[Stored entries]
┏━━
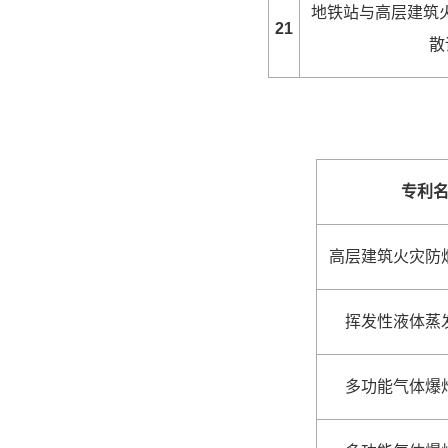
地铁站与高层建筑
21
散
专利
高层建筑火灾防
挥发性液体蒸
多功能气体爆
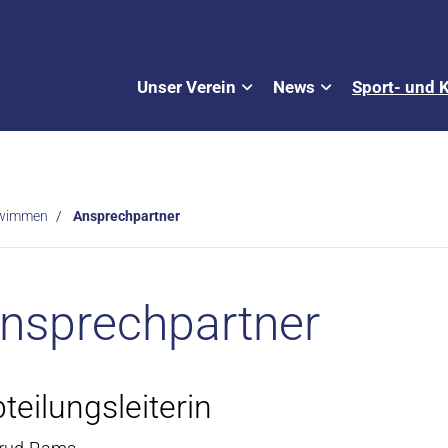
Unser Verein
News
Sport- und 
wimmen
Ansprechpartner
nsprechpartner
teilungsleiterin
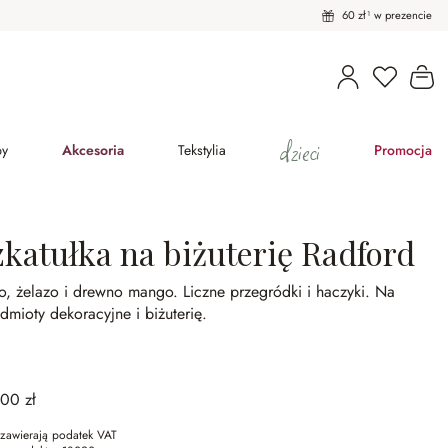
60 zł¹ w prezencie
Masz pro
Ko
dzieci
py
Akcesoria
Tekstylia
Promocja
zkatułka na biżuterię Radford
ło, żelazo i drewno mango.
Liczne przegródki i haczyki.
Na
dmioty dekoracyjne i biżuterię.
,00 zł
zawierają podatek VAT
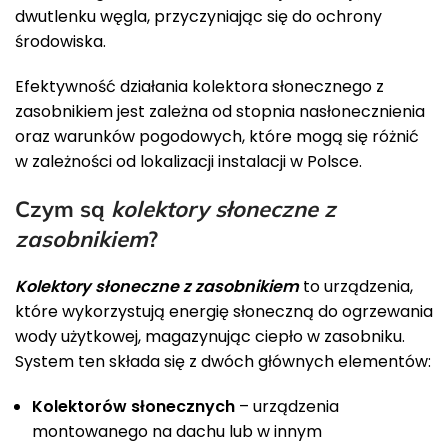
dwutlenku węgla, przyczyniając się do ochrony
środowiska.
Efektywność działania kolektora słonecznego z
zasobnikiem jest zależna od stopnia nasłonecznienia
oraz warunków pogodowych, które mogą się różnić
w zależności od lokalizacji instalacji w Polsce.
Czym są
kolektory słoneczne z
zasobnikiem
?
Kolektory słoneczne z zasobnikiem
to urządzenia,
które wykorzystują energię słoneczną do ogrzewania
wody użytkowej, magazynując ciepło w zasobniku.
System ten składa się z dwóch głównych elementów:
Kolektorów słonecznych
– urządzenia
montowanego na dachu lub w innym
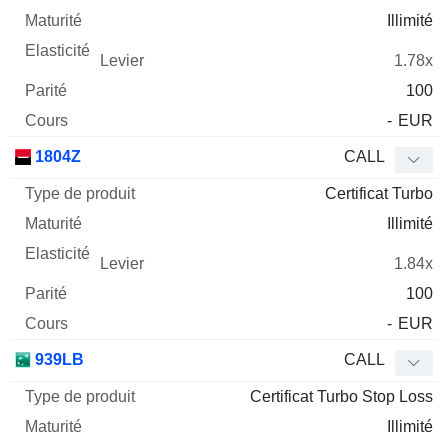
Illimité
1.78x
100
-
EUR
1804Z
CALL
Certificat Turbo
Illimité
1.84x
100
-
EUR
939LB
CALL
Certificat Turbo Stop Loss
Illimité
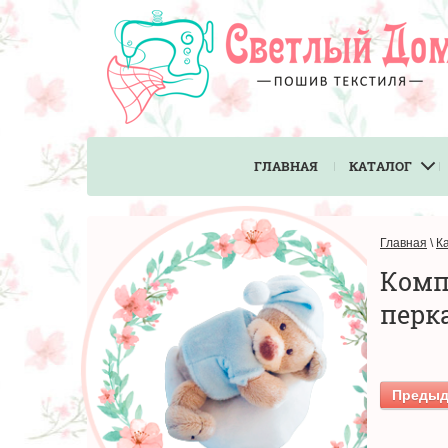
ГЛАВНАЯ
КАТАЛОГ
Главная
\
К
Комп
перка
Преды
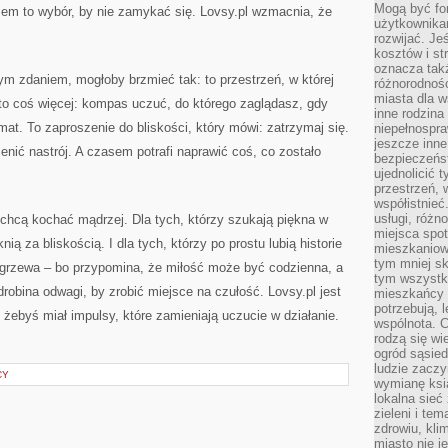
Mogą być fo
sem to wybór, by nie zamykać się. Lovsy.pl wzmacnia, że
użytkownikam
rozwijać. Je
kosztów i st
oznacza tak
nym zdaniem, mogłoby brzmieć tak: to przestrzeń, w której
różnorodnośc
miasta dla w
to coś więcej: kompas uczuć, do którego zaglądasz, gdy
inne rodzina
at. To zaproszenie do bliskości, który mówi: zatrzymaj się.
niepełnospra
jeszcze inne
enić nastrój. A czasem potrafi naprawić coś, co zostało
bezpieczeńst
ujednolicić t
przestrzeń, 
współistnieć
usługi, różn
y chcą kochać mądrzej. Dla tych, którzy szukają piękna w
miejsca spot
nią za bliskością. I dla tych, którzy po prostu lubią historie
mieszkaniow
tym mniej sk
ozgrzewa – bo przypomina, że miłość może być codzienna, a
tym wszystki
obina odwagi, by zrobić miejsce na czułość. Lovsy.pl jest
mieszkańcy u
potrzebują, 
i żebyś miał impulsy, które zamieniają uczucie w działanie.
wspólnota. C
rodzą się wi
ogród sąsied
ludzie zaczy
CY
wymianę ksi
lokalna sieć
zieleni i te
zdrowiu, kli
miasto nie j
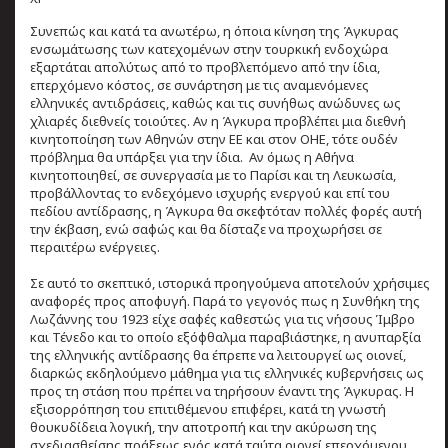
Συνεπώς και κατά τα ανωτέρω, η όποια κίνηση της Άγκυρας
ενσωμάτωσης των κατεχομένων στην τουρκική ενδοχώρα
εξαρτάται απολύτως από το προβλεπόμενο από την ίδια,
επερχόμενο κόστος, σε συνάρτηση με τις αναμενόμενες
ελληνικές αντιδράσεις, καθώς και τις συνήθως ανώδυνες ως
χλιαρές διεθνείς τοιούτες. Αν η Άγκυρα προβλέπει μια διεθνή
κινητοποίηση των Αθηνών στην ΕΕ και στον ΟΗΕ, τότε ουδέν
πρόβλημα θα υπάρξει για την ίδια. Αν όμως η Αθήνα
κινητοποιηθεί, σε συνεργασία με το Παρίσι και τη Λευκωσία,
προβάλλοντας το ενδεχόμενο ισχυρής ενεργού και επί του
πεδίου αντίδρασης, η Άγκυρα θα σκεφτόταν πολλές φορές αυτή
την έκβαση, ενώ σαφώς και θα δίσταζε να προχωρήσει σε
περαιτέρω ενέργειες.
Σε αυτό το σκεπτικό, ιστορικά προηγούμενα αποτελούν χρήσιμες
αναφορές προς αποφυγή. Παρά το γεγονός πως η Συνθήκη της
Λωζάννης του 1923 είχε σαφές καθεστώς για τις νήσους Ίμβρο
και Τένεδο και το οποίο εξόφθαλμα παραβιάστηκε, η ανυπαρξία
της ελληνικής αντίδρασης θα έπρεπε να λειτουργεί ως οιονεί,
διαρκώς εκδηλούμενο μάθημα για τις ελληνικές κυβερνήσεις ως
προς τη στάση που πρέπει να τηρήσουν έναντι της Άγκυρας. Η
εξισορρόπηση του επιτιθέμενου επιφέρει, κατά τη γνωστή
θουκυδίδεια λογική, την αποτροπή και την ακύρωση της
σχεδιασθείσης πράξεως ενός κατά ταύτα οιονεί επερχόμενου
┗━━
**WHAT THE TASK REQUIRES**
From top to bottom, restate the records above exactly and omit every picture.

**WRITTEN RESPONSE**
地铁站与高层建筑
21
散
专利
高层建筑火灾防
挥发性液体蒸
多功能气体爆
Unser Verein
News
Sport- und 
wimmen
Ansprechpartner
nsprechpartner
teilungsleiterin
60 zł¹ w prezencie
Masz pro
Ko
dzieci
py
Akcesoria
Tekstylia
Promocja
zkatułka na biżuterię Radford
ło, żelazo i drewno mango.
Liczne przegródki i haczyki.
Na
dmioty dekoracyjne i biżuterię.
,00 zł
zawierają podatek VAT
dwutlenku węgla, przyczyniając się do ochrony
środowiska.
Efektywność działania kolektora słonecznego z
zasobnikiem jest zależna od stopnia nasłonecznienia
oraz warunków pogodowych, które mogą się różnić
w zależności od lokalizacji instalacji w Polsce.
Czym są
kolektory słoneczne z
zasobnikiem
?
Kolektory słoneczne z zasobnikiem
to urządzenia,
które wykorzystują energię słoneczną do ogrzewania
wody użytkowej, magazynując ciepło w zasobniku.
System ten składa się z dwóch głównych elementów:
Kolektorów słonecznych
– urządzenia
montowanego na dachu lub w innym
Illimité
1.78x
100
-
EUR
1804Z
CALL
Certificat Turbo
Illimité
1.84x
100
-
EUR
939LB
CALL
Certificat Turbo Stop Loss
Illimité
ГЛАВНАЯ
КАТАЛОГ
Главная
\
К
Комп
перка
Преды
Mogą być fo
sem to wybór, by nie zamykać się. Lovsy.pl wzmacnia, że
użytkownikam
rozwijać. Je
kosztów i st
oznacza tak
nym zdaniem, mogłoby brzmieć tak: to przestrzeń, w której
różnorodnośc
miasta dla w
to coś więcej: kompas uczuć, do którego zaglądasz, gdy
inne rodzina
at. To zaproszenie do bliskości, który mówi: zatrzymaj się.
niepełnospra
jeszcze inne
enić nastrój. A czasem potrafi naprawić coś, co zostało
bezpieczeńst
ujednolicić t
przestrzeń, 
współistnieć
usługi, różn
y chcą kochać mądrzej. Dla tych, którzy szukają piękna w
miejsca spot
nią za bliskością. I dla tych, którzy po prostu lubią historie
mieszkaniow
tym mniej sk
ozgrzewa – bo przypomina, że miłość może być codzienna, a
tym wszystki
obina odwagi, by zrobić miejsce na czułość. Lovsy.pl jest
mieszkańcy u
potrzebują, 
i żebyś miał impulsy, które zamieniają uczucie w działanie.
wspólnota. C
rodzą się wi
ogród sąsied
ludzie zaczy
CY
wymianę ksi
lokalna sieć
zieleni i te
zdrowiu, kli
miasto nie j
Συνεπώς και κατά τα ανωτέρω, η όποια κίνηση της Άγκυρας
ενσωμάτωσης των κατεχομένων στην τουρκική ενδοχώρα
εξαρτάται απολύτως από το προβλεπόμενο από την ίδια,
επερχόμενο κόστος, σε συνάρτηση με τις αναμενόμενες
ελληνικές αντιδράσεις, καθώς και τις συνήθως ανώδυνες ως
χλιαρές διεθνείς τοιούτες. Αν η Άγκυρα προβλέπει μια διεθνή
κινητοποίηση των Αθηνών στην ΕΕ και στον ΟΗΕ, τότε ουδέν
πρόβλημα θα υπάρξει για την ίδια. Αν όμως η Αθήνα
κινητοποιηθεί, σε συνεργασία με το Παρίσι και τη Λευκωσία,
προβάλλοντας το ενδεχόμενο ισχυρής ενεργού και επί του
πεδίου αντίδρασης, η Άγκυρα θα σκεφτόταν πολλές φορές αυτή
την έκβαση, ενώ σαφώς και θα δίσταζε να προχωρήσει σε
περαιτέρω ενέργειες.
Σε αυτό το σκεπτικό, ιστορικά προηγούμενα αποτελούν χρήσιμες
αναφορές προς αποφυγή. Παρά το γεγονός πως η Συνθήκη της
Λωζάννης του 1923 είχε σαφές καθεστώς για τις νήσους Ίμβρο
και Τένεδο και το οποίο εξόφθαλμα παραβιάστηκε, η ανυπαρξία
της ελληνικής αντίδρασης θα έπρεπε να λειτουργεί ως οιονεί,
διαρκώς εκδηλούμενο μάθημα για τις ελληνικές κυβερνήσεις ως
προς τη στάση που πρέπει να τηρήσουν έναντι της Άγκυρας. Η
εξισορρόπηση του επιτιθέμενου επιφέρει, κατά τη γνωστή
θουκυδίδεια λογική, την αποτροπή και την ακύρωση της
σχεδιασθείσης πράξεως ενός κατά ταύτα οιονεί επερχόμενου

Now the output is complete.